Niger : la SONIDEP face à un trou de 28 milliards de FCFA en 2026
La politique de blocage des prix à la pompe au Niger commence à peser lourdement sur les finances publiques. D’après les dernières projections du Fonds monétaire international (FMI), la Société nationale des pétroles du Niger (SONIDEP) devrait enregistrer une perte nette de 28 milliards de FCFA au titre de l’exercice 2026. En cause : une demande intérieure galopante et des achats de carburant à l’étranger de plus en plus onéreux.
Le contrecoup des réformes nigérianes
La déstabilisation financière de la SONIDEP trouve son origine bien au-delà des frontières du Niger. Depuis que le président nigérian Bola Tinubu a supprimé les subventions sur l’essence, une partie de la demande du Nigeria s’est reportée sur le Niger. Le carburant nigérien, dont le prix est artificiellement maintenu bas par l’État, est devenu bien plus attractif que chez le voisin nigérian, ce qui a dopé la consommation locale et intensifié les flux transfrontaliers.

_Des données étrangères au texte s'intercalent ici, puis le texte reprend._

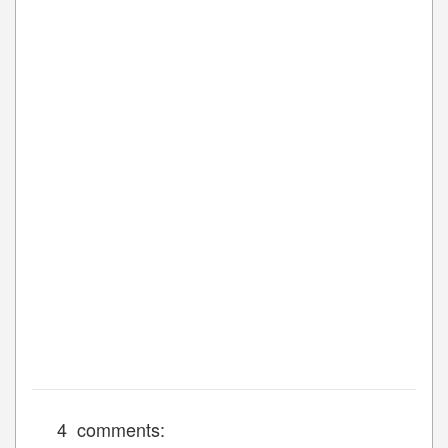
4 comments:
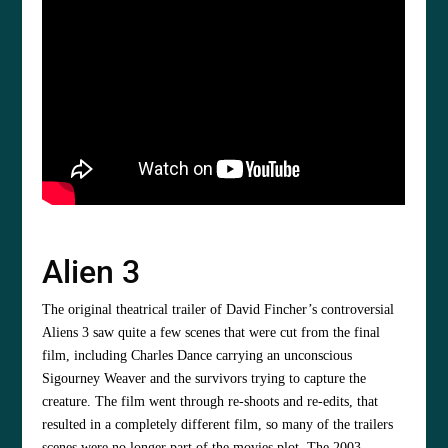
Alien 3
The original theatrical trailer of David Fincher’s controversial
Aliens 3 saw quite a few scenes that were cut from the final
film, including Charles Dance carrying an unconscious
Sigourney Weaver and the survivors trying to capture the
creature. The film went through re-shoots and re-edits, that
resulted in a completely different film, so many of the trailers
scenes were no longer part of the movies plot. The 2003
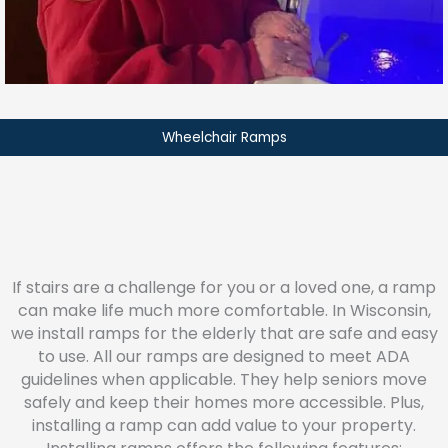
Wheelchair Ramps
If stairs are a challenge for you or a loved one, a ramp
can make life much more comfortable. In Wisconsin,
we install ramps for the elderly that are safe and easy
to use. All our ramps are designed to meet ADA
guidelines when applicable. They help seniors move
safely and keep their homes more accessible. Plus,
installing a ramp can add value to your property.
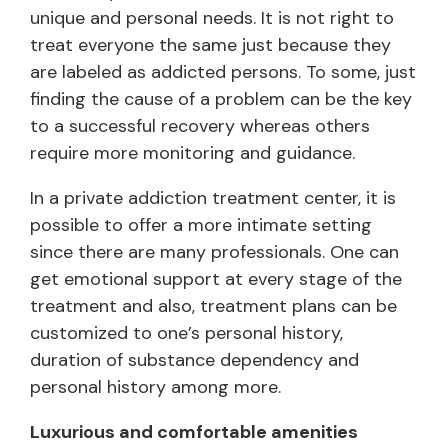
unique and personal needs. It is not right to
treat everyone the same just because they
are labeled as addicted persons. To some, just
finding the cause of a problem can be the key
to a successful recovery whereas others
require more monitoring and guidance.
In a private addiction treatment center, it is
possible to offer a more intimate setting
since there are many professionals. One can
get emotional support at every stage of the
treatment and also, treatment plans can be
customized to one’s personal history,
duration of substance dependency and
personal history among more.
Luxurious and comfortable amenities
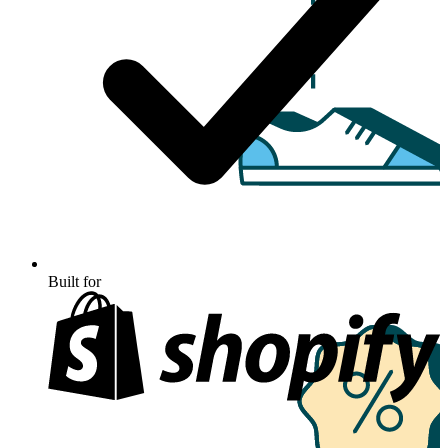
Built for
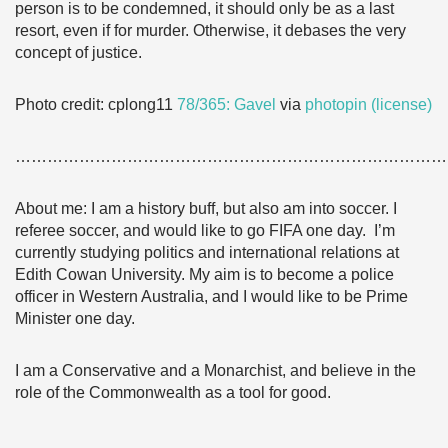
person is to be condemned, it should only be as a last
resort, even if for murder. Otherwise, it debases the very
concept of justice.
Photo credit: cplong11
78/365: Gavel
via
photopin
(license)
………………………………………………………………………
About me: I am a history buff, but also am into soccer. I
referee soccer, and would like to go FIFA one day. I’m
currently studying politics and international relations at
Edith Cowan University. My aim is to become a police
officer in Western Australia, and I would like to be Prime
Minister one day.
I am a Conservative and a Monarchist, and believe in the
role of the Commonwealth as a tool for good.
………………………………………………………………………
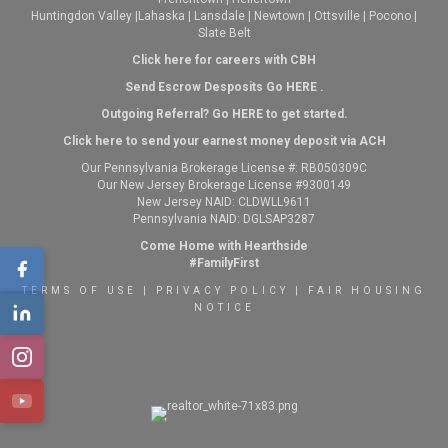
Huntingdon Valley
|
Lahaska
|
Lansdale
|
Newtown
|
Ottsville
|
Pocono
|
Slate Belt
Click here for careers with CBH
Send Escrow Desposits Go
HERE
.
O
utgoing Referral? Go
HERE
to get started.
Click here to send your earnest money deposit via ACH
Our Pennsylvania Brokerage License #: RB050309C
Our New Jersey Brokerage License #9300149
New Jersey NAID: CLDWLL9611
Pennsylvania NAID: DGLSAP3287
Come Home with Hearthside
#FamilyFirst
TERMS OF USE
|
PRIVACY POLICY
|
FAIR HOUSING
NOTICE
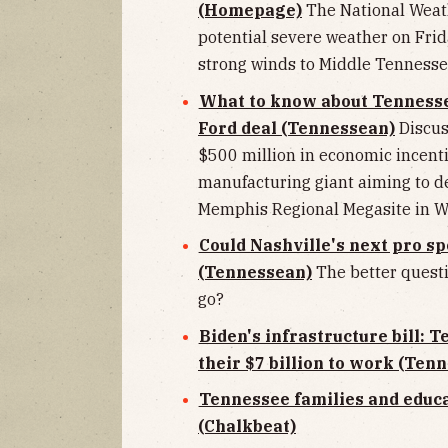
(Homepage)
The National Weath
potential severe weather on Fri
strong winds to Middle Tennesse
What to know about Tennessee
Ford deal (Tennessean)
Discus
$500 million in economic incent
manufacturing giant aiming to de
Memphis Regional Megasite in 
Could Nashville's next pro s
(Tennessean)
The better quest
go?
Biden's infrastructure bill: 
their $7 billion to work (Ten
Tennessee families and educa
(Chalkbeat)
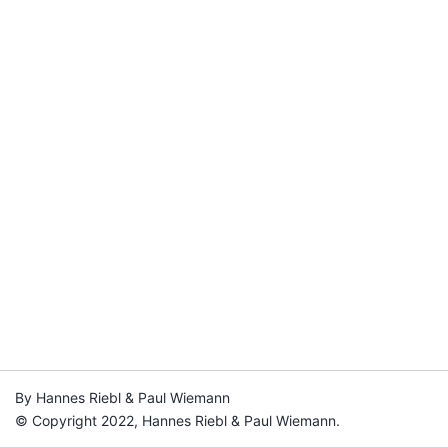
By Hannes Riebl & Paul Wiemann
© Copyright 2022, Hannes Riebl & Paul Wiemann.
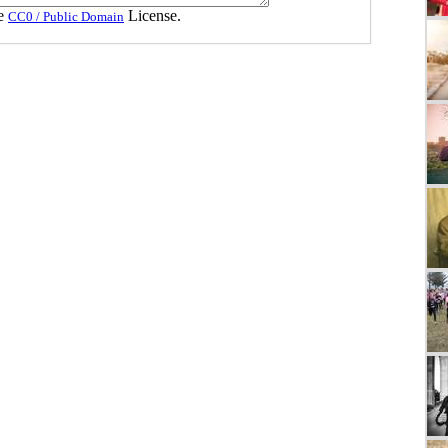
he
License.
CC0 / Public Domain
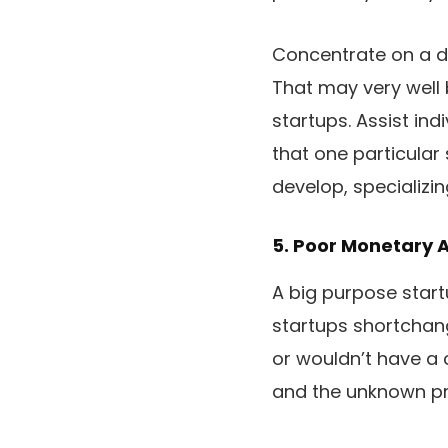
Concentrate on a di
That may very well 
startups. Assist ind
that one particular
develop, specializin
5. Poor Monetary 
A big purpose startu
startups shortchang
or wouldn’t have a 
and the unknown pr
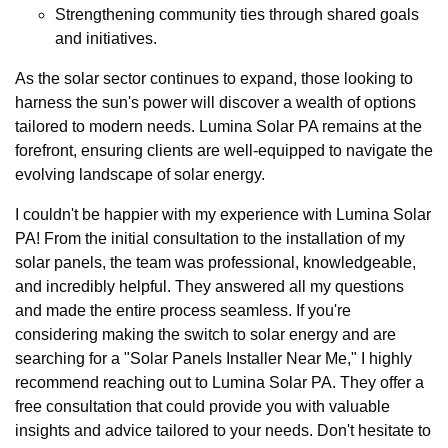
Strengthening community ties through shared goals
and initiatives.
As the solar sector continues to expand, those looking to
harness the sun's power will discover a wealth of options
tailored to modern needs. Lumina Solar PA remains at the
forefront, ensuring clients are well-equipped to navigate the
evolving landscape of solar energy.
I couldn't be happier with my experience with Lumina Solar
PA! From the initial consultation to the installation of my
solar panels, the team was professional, knowledgeable,
and incredibly helpful. They answered all my questions
and made the entire process seamless. If you're
considering making the switch to solar energy and are
searching for a "Solar Panels Installer Near Me," I highly
recommend reaching out to Lumina Solar PA. They offer a
free consultation that could provide you with valuable
insights and advice tailored to your needs. Don't hesitate to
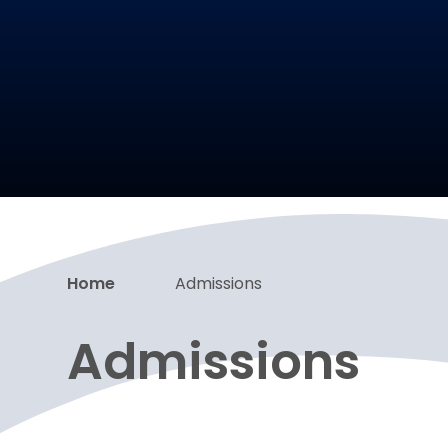
Home
Admissions
Admissions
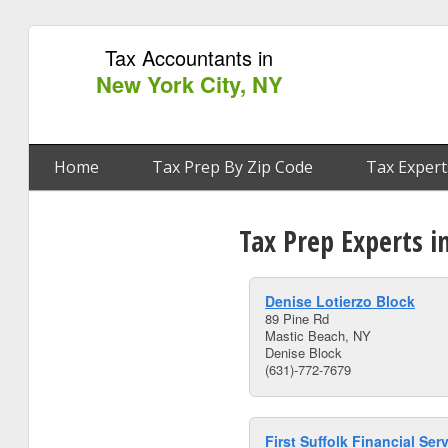
Tax Accountants in
New York City, NY
Home
Tax Prep By Zip Code
Tax Expert
Tax Prep Experts i
Denise Lotierzo Block
89 Pine Rd
Mastic Beach, NY
Denise Block
(631)-772-7679
First Suffolk Financial Ser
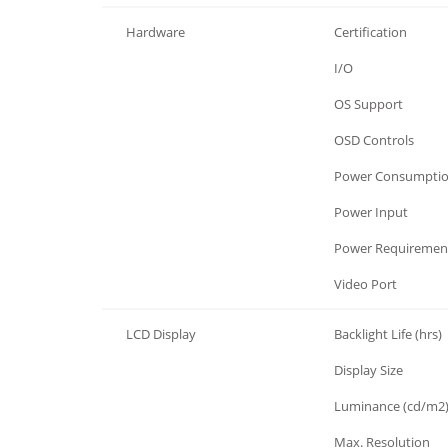
Hardware
Certification
Hardware
I/O
Hardware
OS Support
Hardware
OSD Controls
Hardware
Power Consumpti
Hardware
Power Input
Hardware
Power Requiremen
Hardware
Video Port
LCD Display
Backlight Life (hrs)
LCD Display
Display Size
LCD Display
Luminance (cd/m2
LCD Display
Max. Resolution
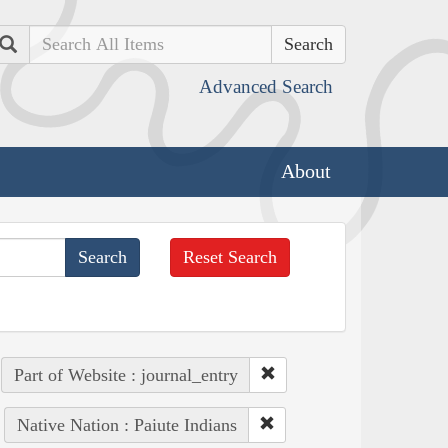
Search
Advanced Search
About
Reset Search
Part of Website : journal_entry
Native Nation : Paiute Indians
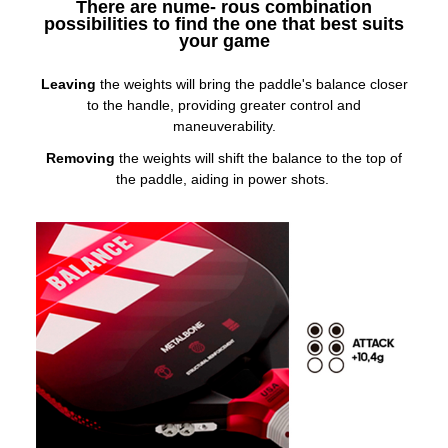
There are nume- rous combination
possibilities to find the one that best suits
your game
Leaving
the weights will bring the paddle's balance closer
to the handle, providing greater control and
maneuverability.
Removing
the weights will shift the balance to the top of
the paddle, aiding in power shots.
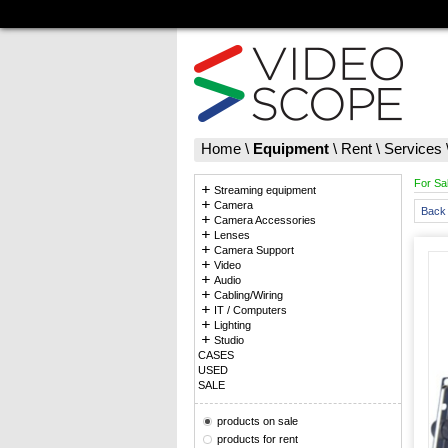
Home
\
Equipment
\
Rent
\
Services
For Sa
Streaming equipment
Camera
Back 
Camera Accessories
Lenses
Camera Support
Video
Audio
Cabling/Wiring
IT / Computers
Lighting
Studio
CASES
USED
SALE
products on sale
products for rent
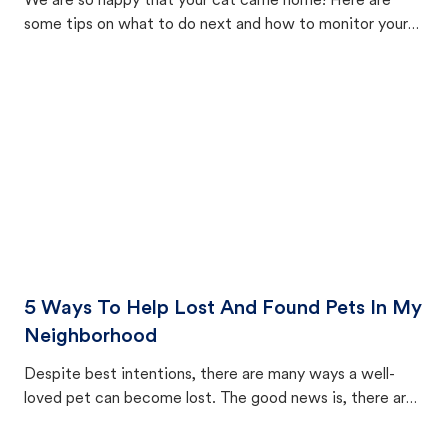
We are so happy that your cat came home! Here are
some tips on what to do next and how to monitor your
cat's behavior after returning home.
5 Ways To Help Lost And Found Pets In My
Neighborhood
Despite best intentions, there are many ways a well-
loved pet can become lost. The good news is, there are
equally many ways where you can find a pet, beginning
with community members looking to help animals in their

Pour répondre à cet afflux, la Société de raffinage de Zinder (SORAZ), dont la capacité de production est limitée, n’a pas pu couvrir l’ensemble du marché national. Afin d’éviter la pénurie, la SONIDEP a dû importer massivement du carburant acheté au prix fort sur les marchés internationaux, puis le revendre à perte sur le territoire.
Une facture totale de 42 milliards de FCFA
Pour maintenir les prix à la pompe inchangés et protéger le pouvoir d’achat des ménages, la note globale des subventions liées aux importations est estimée à 42 milliards de FCFA pour 2026.
- 15 milliards de FCFA seront prélevés sur le mécanisme et le fonds de stabilisation des prix de la SONIDEP, vidant ses réserves de précaution.
- Les 28 milliards de FCFA restants se traduiront par une perte nette directe dans les comptes de l’entreprise d’État.
Un manque à gagner pour le Trésor public
Les conséquences de cet arbitrage ne se limitent pas au bilan de la SONIDEP : elles touchent aussi les caisses de l’État. Alors que le gouvernement espérait percevoir 3,3 milliards de FCFA de dividendes au titre des performances de la société publique, les nouvelles projections du FMI ramènent cette recette fiscale directe à zéro.
En choisissant de faire porter le choc pétrolier par la SONIDEP plutôt que par une hausse des prix à la pompe ou un contrôle strict des flux transfrontaliers, les autorités préservent la paix sociale à court terme. Mais ce choix soulève la question de la viabilité financière du principal distributeur national, désormais contraint de sacrifier sa rentabilité et ses fonds propres pour jouer le rôle de bouclier tarifaire.